# Accelerating Python with pybind11

[![Open In Colab](https://colab.research.google.com/assets/colab-badge.svg)](https://colab.research.google.com/github/Ziaeemehr/workshop_hpcpy/blob/main/notebooks/pybind11/pybind11_intro.ipynb)

## Introduction to pybind11

pybind11 is a lightweight header-only library that exposes C++ types in Python and vice versa, mainly to create Python bindings of existing C++ code. Its goals and syntax are similar to the excellent [Boost.Python](http://www.boost.org/doc/libs/1_63_0/libs/python/doc/html) library by David Abrahams: to minimize boilerplate code in traditional extension modules by inferring type information using compile-time introspection.

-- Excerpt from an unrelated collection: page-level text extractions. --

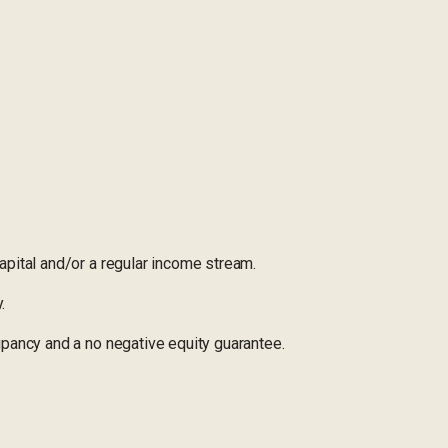
pital and/or a regular income stream.
.
pancy and a no negative equity guarantee.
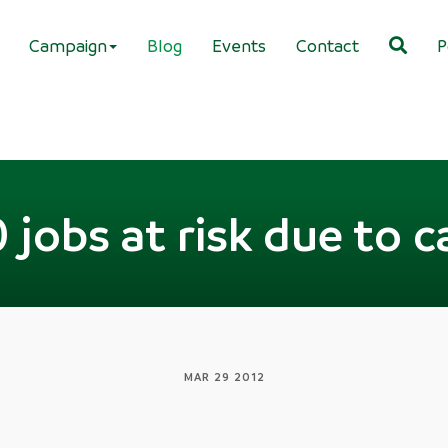
Campaign
Blog
Events
Contact
P
 jobs at risk due to c
MAR 29 2012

In the context of high-performance computing (HPC) with Python, pybind11 allows you to write performance-critical parts of your code in C++ and seamlessly integrate them into Python scripts. This is particularly useful when Python's interpreted nature becomes a bottleneck, but you still want to leverage Python's ease of use for the overall application logic.

### Why pybind11 for HPC?
- **Performance**: C++ code can be orders of magnitude faster than pure Python for compute-intensive tasks.
- **Ease of use**: Minimal boilerplate compared to other binding libraries.
- **Modern C++**: Supports C++11 and later features.
- **Type safety**: Compile-time type checking helps catch errors early.
- **Integration**: Works well with NumPy arrays and other Python libraries.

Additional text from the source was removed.